Date: 16 June 2017
Time: 14:00 - 14:30
There is good evidence of a strong positive relationship between skills and economic growth. It is a stronger relationship than that between educational qualifications and growth. Furthermore, skills shortages persist in countries such as the UK, even though there has been a large increase in the number of people with tertiary-level qualifications. This must be addressed at all levels of education policy. It is also important to consider economic changes, such as technological developments, when considering what skills are needed for economic growth. For example, much of the economic literature shows the importance of skill-biased technological change and its consequences for jobs required in the economy and how they are rewarded. An important question for vocational education and training (VET) policy is how to ensure people are equipped for the current needs of the labour market while also being versatile enough to find another job or re-train when the economy changes. This is a difficult issue in the face of much uncertainty about how economies may change and what jobs will be created as well as what jobs will no longer be required. We consider the challenges this uncertainty poses for research and policy in education, VET and lifelong learning.

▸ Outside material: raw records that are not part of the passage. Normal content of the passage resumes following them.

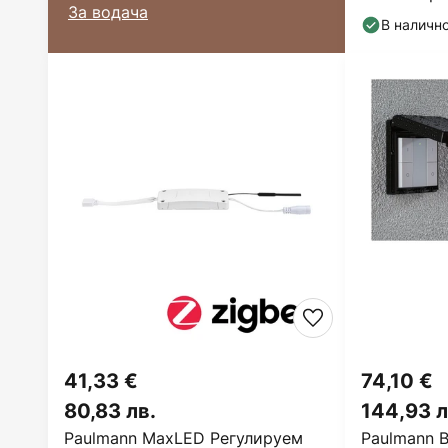
За водача
бял, матов
В наличн
41,33 €
74,10 €
80,83 лв.
144,93 л
Paulmann MaxLED Регулируем
Paulmann 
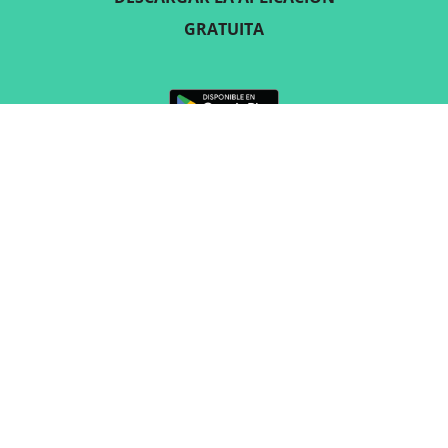
GRATUITA
SÍGUENOS
CONTACTO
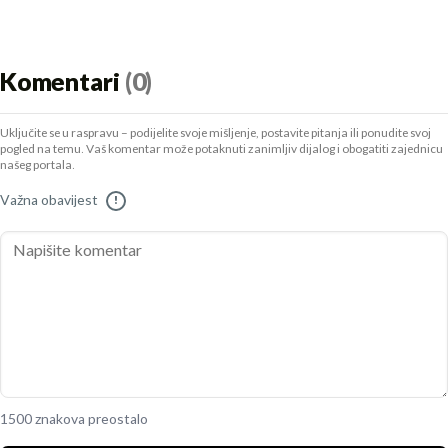
Komentari
(0)
Uključite se u raspravu – podijelite svoje mišljenje, postavite pitanja ili ponudite svoj
pogled na temu. Vaš komentar može potaknuti zanimljiv dijalog i obogatiti zajednicu
našeg portala.
Važna obavijest
!
1500 znakova preostalo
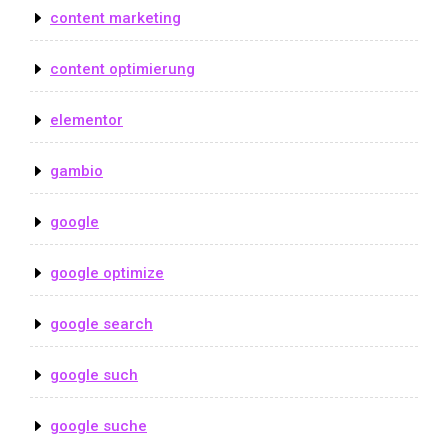
content marketing
content optimierung
elementor
gambio
google
google optimize
google search
google such
google suche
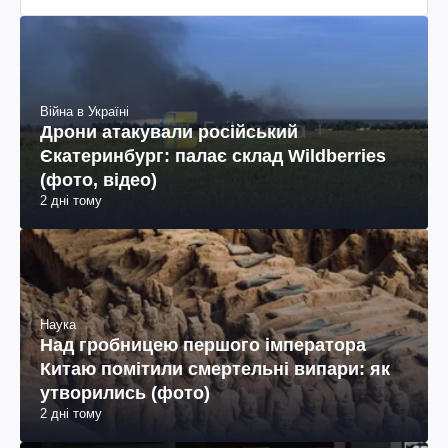
Війна в Україні
Дрони атакували російський
Єкатеринбург: палає склад Wildberries
(фото, відео)
2 дні тому
Наука
Над гробницею першого імператора
Китаю помітили смертельні випари: як
утворились (фото)
2 дні тому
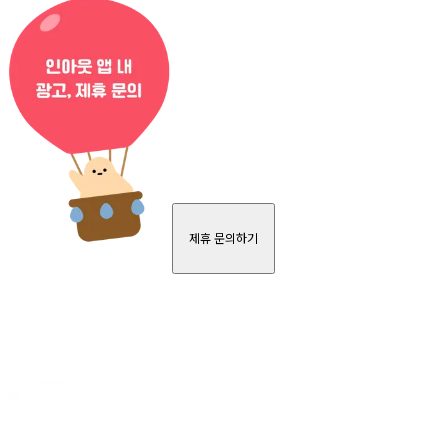
제휴 문의하기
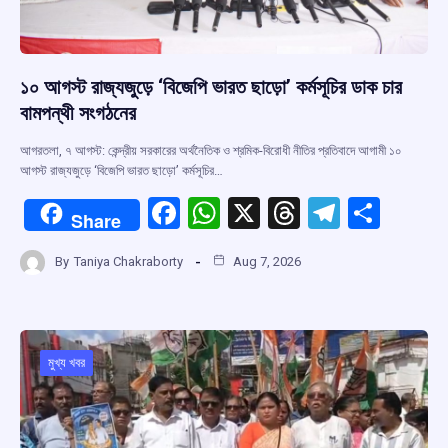
১০ আগস্ট রাজ্যজুড়ে ‘বিজেপি ভারত ছাড়ো’ কর্মসূচির ডাক চার
বামপন্থী সংগঠনের
আগরতলা, ৭ আগস্ট: কেন্দ্রীয় সরকারের অর্থনৈতিক ও শ্রমিক-বিরোধী নীতির প্রতিবাদে আগামী ১০
আগস্ট রাজ্যজুড়ে ‘বিজেপি ভারত ছাড়ো’ কর্মসূচির…
F
W
X
T
T
S
Share
a
h
hr
el
h
By
Taniya Chakraborty
Aug 7, 2026
ce
at
e
e
ar
b
s
a
gr
e
o
A
d
a
o
p
s
m
মুখ্য খবর
k
p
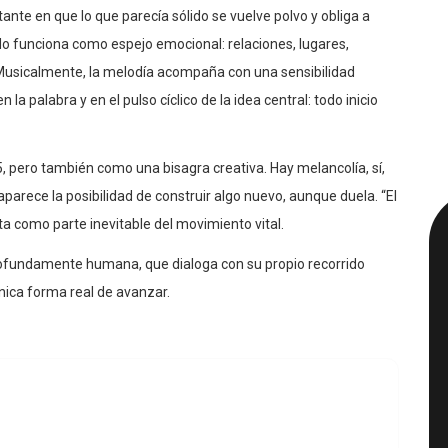
tante en que lo que parecía sólido se vuelve polvo y obliga a
ído funciona como espejo emocional: relaciones, lugares,
Musicalmente, la melodía acompaña con una sensibilidad
la palabra y en el pulso cíclico de la idea central: todo inicio
, pero también como una bisagra creativa. Hay melancolía, sí,
parece la posibilidad de construir algo nuevo, aunque duela. “El
pta como parte inevitable del movimiento vital.
ofundamente humana, que dialoga con su propio recorrido
única forma real de avanzar.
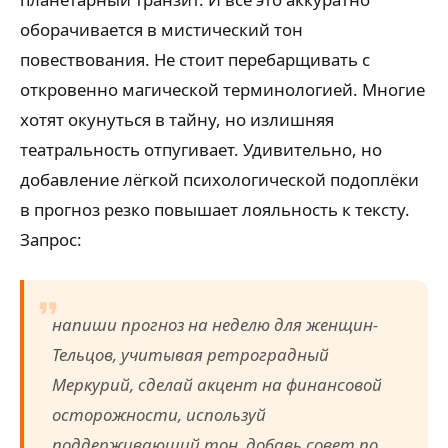
оборачивается в мистический тон
повествования. Не стоит перебарщивать с
откровенно магической терминологией. Многие
хотят окунуться в тайну, но излишняя
театральность отпугивает. Удивительно, но
добавление лёгкой психологической подоплёки
в прогноз резко повышает лояльность к тексту.
Запрос:
напиши прогноз на неделю для женщин-
Тельцов, учитывая ретроградный
Меркурий, сделай акцент на финансовой
осторожности, используй
поддерживающий тон, добавь совет по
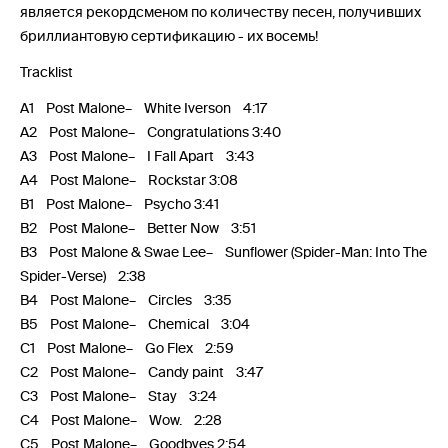
является рекордсменом по количеству песен, получивших
бриллиантовую сертификацию - их восемь!
Tracklist
A1 Post Malone– White Iverson 4:17
A2 Post Malone– Congratulations 3:40
A3 Post Malone– I Fall Apart 3:43
A4 Post Malone– Rockstar 3:08
B1 Post Malone– Psycho 3:41
B2 Post Malone– Better Now 3:51
B3 Post Malone & Swae Lee– Sunflower (Spider-Man: Into The
Spider-Verse) 2:38
B4 Post Malone– Circles 3:35
B5 Post Malone– Chemical 3:04
C1 Post Malone– Go Flex 2:59
C2 Post Malone– Candy paint 3:47
C3 Post Malone– Stay 3:24
C4 Post Malone– Wow. 2:28
C5 Post Malone– Goodbyes 2:54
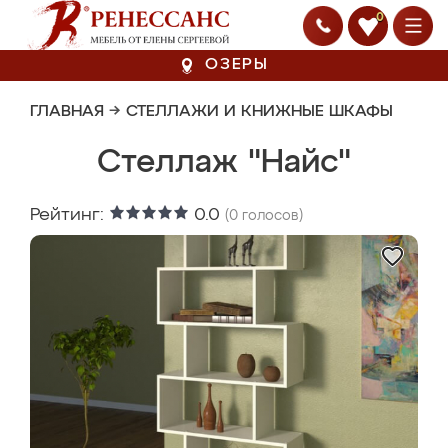
0
ОЗЕРЫ
ГЛАВНАЯ
→
СТЕЛЛАЖИ И КНИЖНЫЕ ШКАФЫ
Стеллаж "Найс"
Рейтинг:
0.0
(
0
голосов)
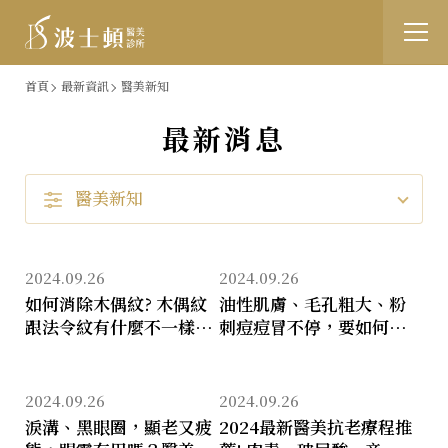
跳
:::
首頁
最新資訊
醫美新知
到
最新消息
醫
主
美
要
醫美新知
新
內
知
容
2024.09.26
2024.09.26
如何消除木偶紋? 木偶紋
油性肌膚、毛孔粗大、粉
跟法令紋有什麼不一樣?
刺痘痘冒不停，要如何保
常見的木偶紋醫美療程推
養改善呢？醫美的皮秒、
薦!
果酸煥膚、A醇煥膚有幫
助嗎？
2024.09.26
2024.09.26
淚溝、黑眼圈，顯老又疲
2024最新醫美抗老療程推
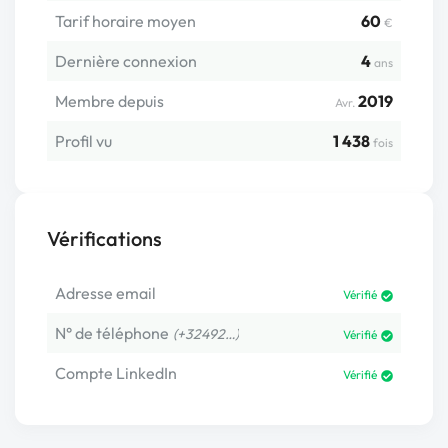
Tarif horaire moyen
60
€
Dernière connexion
4
ans
Membre depuis
2019
Avr.
Profil vu
1 438
fois
Vérifications
Adresse email
Vérifié
N° de téléphone
(+32492…)
Vérifié
Compte LinkedIn
Vérifié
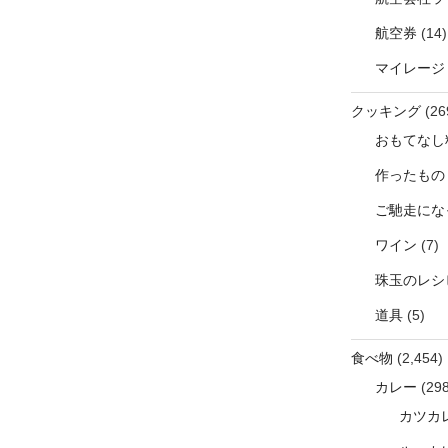
航空券
(14)
マイレージ
クッキング
(26
おもてなし
作ったもの
ご馳走にな
ワイン
(7)
珠玉のレシ
道具
(5)
食べ物
(2,454)
カレー
(298
カツカ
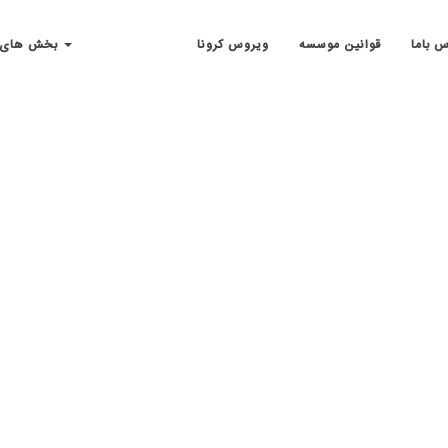
س باما
قوانین موسسه
ویروس کرونا
بخش های مهم سایت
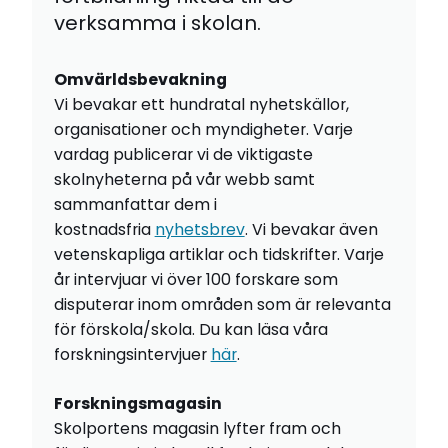
verksamma i skolan.
Omvärldsbevakning
Vi bevakar ett hundratal nyhetskällor,
organisationer och myndigheter. Varje
vardag publicerar vi de viktigaste
skolnyheterna på vår webb samt
sammanfattar dem i
kostnadsfria
nyhetsbrev
. Vi bevakar även
vetenskapliga artiklar och tidskrifter. Varje
år intervjuar vi över 100 forskare som
disputerar inom områden som är relevanta
för förskola/skola. Du kan läsa våra
forskningsintervjuer
här
.
Forskningsmagasin
Skolportens magasin lyfter fram och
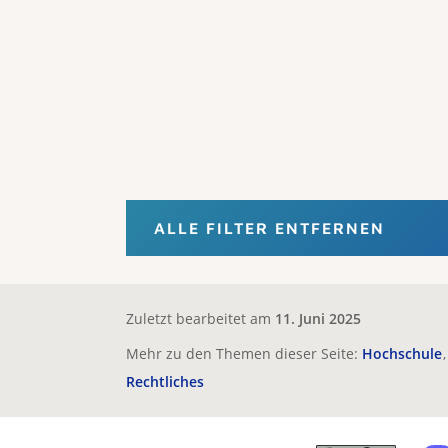
ALLE FILTER ENTFERNEN
Zuletzt bearbeitet am
11. Juni 2025
Mehr zu den Themen dieser Seite:
Hochschule
Rechtliches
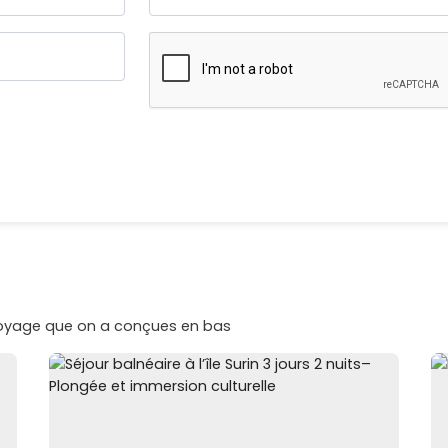
voyage que on a conçues en bas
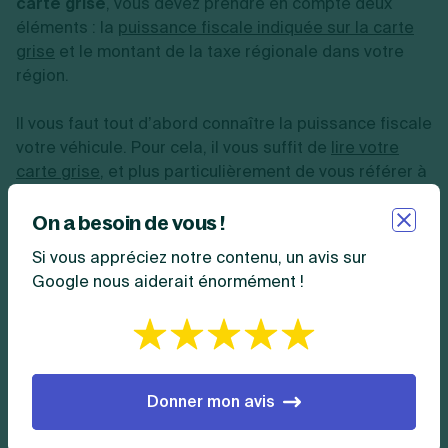
carte grise
, vous devez prendre en compte deux
éléments : la
puissance fiscale indiquée sur la carte
grise
et le montant de la taxe régionale dans votre
région.
Il vous faut tout d’abord connaître la puissance fiscale
votre véhicule. Pour cela, il vous suffit de
lire votre
carte grise
, et plus particulièrement de vous référer à
la rubrique P.6. Le nombre figurant à cette rubrique
aura un impact sur le montant de la taxe.
On a besoin de vous !
Si vous appréciez notre contenu, un avis sur
Ensuite, vous devez prendre connaissance du tarif
Google nous aiderait énormément !
appliqué par la région de votre domicile.
Pour connaître le montant de la
taxe régionale de la
carte grise
, il vous suffit de multiplier la puissance
fiscale de votre véhicule par le tarif du cheval fiscal
Donner mon avis
de votre région.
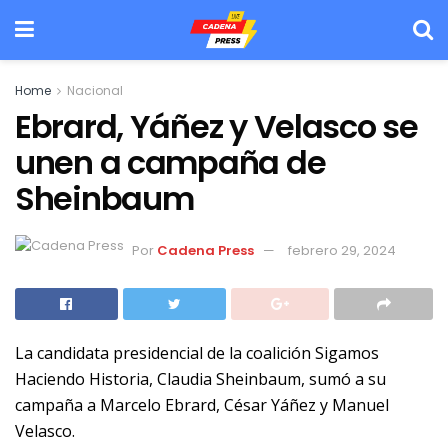
Home
Nacional
Ebrard, Yáñez y Velasco se
unen a campaña de
Sheinbaum
Por
Cadena Press
febrero 29, 2024
La candidata presidencial de la coalición Sigamos
Haciendo Historia, Claudia Sheinbaum, sumó a su
campaña a Marcelo Ebrard, César Yáñez y Manuel
Velasco.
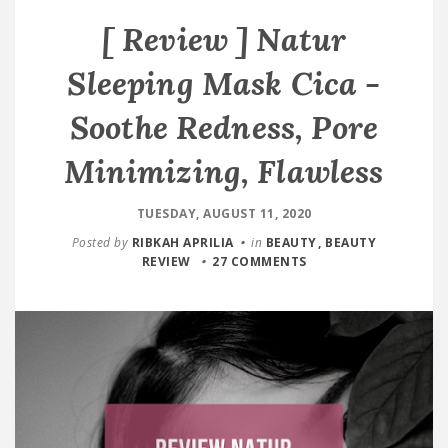
[ Review ] Natur
Sleeping Mask Cica -
Soothe Redness, Pore
Minimizing, Flawless
TUESDAY, AUGUST 11, 2020
Posted by
RIBKAH APRILIA
in
BEAUTY
BEAUTY
REVIEW
27 COMMENTS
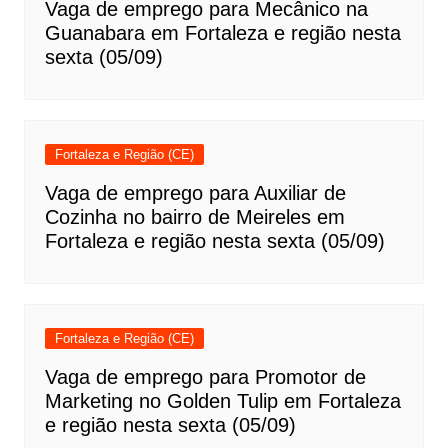
Vaga de emprego para Mecânico na
Guanabara em Fortaleza e região nesta
sexta (05/09)
Fortaleza e Região (CE)
Vaga de emprego para Auxiliar de
Cozinha no bairro de Meireles em
Fortaleza e região nesta sexta (05/09)
Fortaleza e Região (CE)
Vaga de emprego para Promotor de
Marketing no Golden Tulip em Fortaleza
e região nesta sexta (05/09)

Sandra McNally is a Professor of Economics at the University of Surrey. She is also Director of the Centre for Vocational Education Research at the London School of Economics (http://cver.lse.ac.uk/) and Director of the Education and Skills programme at the Centre for Economic Performance, London School of Economics. Her recent work includes evaluation of government policies in relation to literacy; randomised control trials in the area of careers-related information; post-16 choices for students in England and their consequences for labour market outcomes. Sandra is a co-editor of the Economics of Education Review and a Research Fellow of IZA, Bonn.